Page images and extracted text:
*** Begin section ***
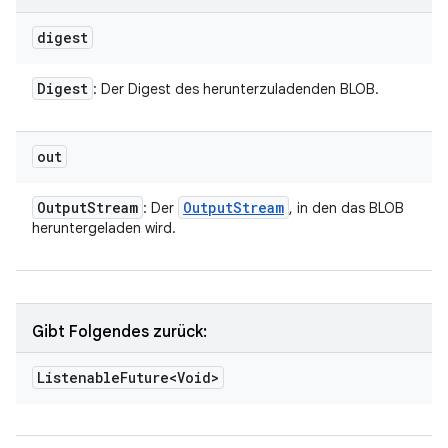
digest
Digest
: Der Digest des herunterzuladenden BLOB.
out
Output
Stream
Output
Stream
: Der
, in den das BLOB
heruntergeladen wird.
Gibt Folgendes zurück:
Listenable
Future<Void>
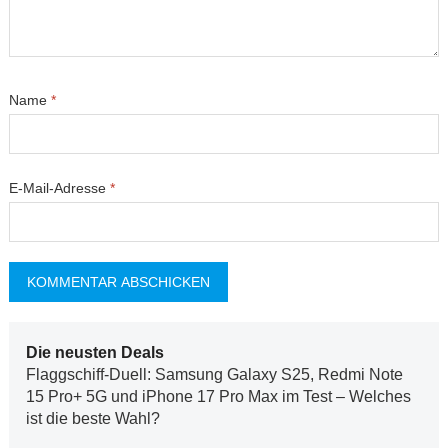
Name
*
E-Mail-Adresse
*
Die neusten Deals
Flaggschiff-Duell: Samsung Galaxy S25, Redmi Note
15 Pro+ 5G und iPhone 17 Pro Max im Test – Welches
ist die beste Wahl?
*** End section ***
**Aim of the exercise:** Quote only the lines from the one containing "Flaggschiff-Duell: Samsung Galaxy" through the final line of the records, with both ends included.

**Result:**
Flaggschiff-Duell: Samsung Galaxy S25, Redmi Note
15 Pro+ 5G und iPhone 17 Pro Max im Test – Welches
ist die beste Wahl?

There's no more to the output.